Годы пролетели, как один миг. Дети выросли, разъехались. У них своя жизнь, свои заботы. А у нас внезапно наступила старость — не та, о которой мечтается, а с больничными листами и немощью. Вася начал слабеть. Ухаживала за ним одна. Ни звонков, ни помощи.
Когда позвонила старшей, Тане, попросила приехать, она огрызнулась:
— У меня семья, свои проблемы. Не до вас сейчас.
А потом знакомая рассказала, что видела её в ресторане с подругами.
Сын, Сергей, отмахнулся: «Работа, командировка». В тот же день выложил фото с горнолыжного курорта.
А младшая, Анечка, ради которой мы продали дачу и последнее золото, ответила сухо: «Сессия, не могу отвлечься».

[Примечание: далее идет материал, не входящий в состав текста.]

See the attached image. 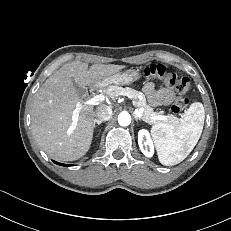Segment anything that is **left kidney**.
<instances>
[{
	"mask_svg": "<svg viewBox=\"0 0 231 231\" xmlns=\"http://www.w3.org/2000/svg\"><path fill=\"white\" fill-rule=\"evenodd\" d=\"M138 144L141 152L147 156L152 157L154 154V145L150 134L147 130L142 129L138 132Z\"/></svg>",
	"mask_w": 231,
	"mask_h": 231,
	"instance_id": "left-kidney-1",
	"label": "left kidney"
}]
</instances>
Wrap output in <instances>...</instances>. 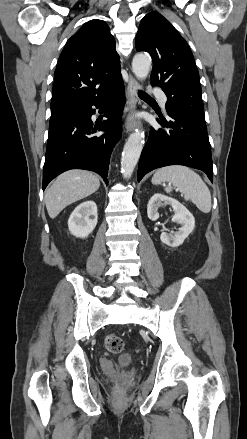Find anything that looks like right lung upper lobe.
<instances>
[{
	"label": "right lung upper lobe",
	"instance_id": "right-lung-upper-lobe-1",
	"mask_svg": "<svg viewBox=\"0 0 247 439\" xmlns=\"http://www.w3.org/2000/svg\"><path fill=\"white\" fill-rule=\"evenodd\" d=\"M119 55L108 25L85 23L66 43L54 76L51 112L107 95L121 81Z\"/></svg>",
	"mask_w": 247,
	"mask_h": 439
}]
</instances>
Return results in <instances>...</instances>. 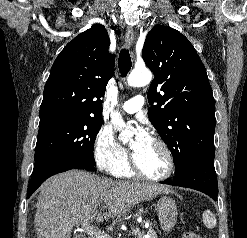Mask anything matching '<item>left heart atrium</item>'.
I'll return each instance as SVG.
<instances>
[{"instance_id":"left-heart-atrium-1","label":"left heart atrium","mask_w":247,"mask_h":238,"mask_svg":"<svg viewBox=\"0 0 247 238\" xmlns=\"http://www.w3.org/2000/svg\"><path fill=\"white\" fill-rule=\"evenodd\" d=\"M150 140H151V138H150L148 132L143 128H139L137 130L135 140L131 146L132 152H136L138 149H140L142 146H144Z\"/></svg>"}]
</instances>
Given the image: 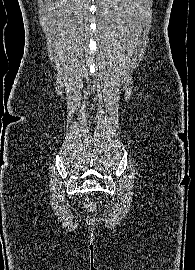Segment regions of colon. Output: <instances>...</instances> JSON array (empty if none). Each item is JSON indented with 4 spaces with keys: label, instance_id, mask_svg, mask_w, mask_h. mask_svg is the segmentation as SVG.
I'll use <instances>...</instances> for the list:
<instances>
[{
    "label": "colon",
    "instance_id": "obj_1",
    "mask_svg": "<svg viewBox=\"0 0 195 270\" xmlns=\"http://www.w3.org/2000/svg\"><path fill=\"white\" fill-rule=\"evenodd\" d=\"M85 205H86L87 208H89L91 210L95 208V204L92 203V202H87Z\"/></svg>",
    "mask_w": 195,
    "mask_h": 270
}]
</instances>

Я ночами дежурила у Васиной кровати, поила его чаем, гладила поседевшие волосы, сама сжималась от боли, глядя, как он мучается. Я не ждала чудес — просто хотела, чтобы он знал: он не один. Потому что для меня он по-прежнему был всем.
И именно тогда до меня дошло — мы никому не нужны. Совсем. Ни поддержки, ни простого человеческого участия. Да, мы отдали детям всё. Не доедали, чтобы они были сыты. Не обновляли гардероб, чтобы они одевались модно. Не отдыхали, чтобы они могли путешествовать.
А теперь мы — обуза. И самое горькое даже не их предательство. А то, что нас просто вычеркнули. Будто и не было этих лет, этих жертв. Они молоды, у них впереди вся жизнь. А мы — только воспоминание, которое мешает.
Иногда слышу, как у соседей смеются внуки. Вижу, как подруга идёт по улице, обнявшись с дочерью. И сжимаюсь внутри. Нам этого не видать. Мы для своих детей — пролистанная страница.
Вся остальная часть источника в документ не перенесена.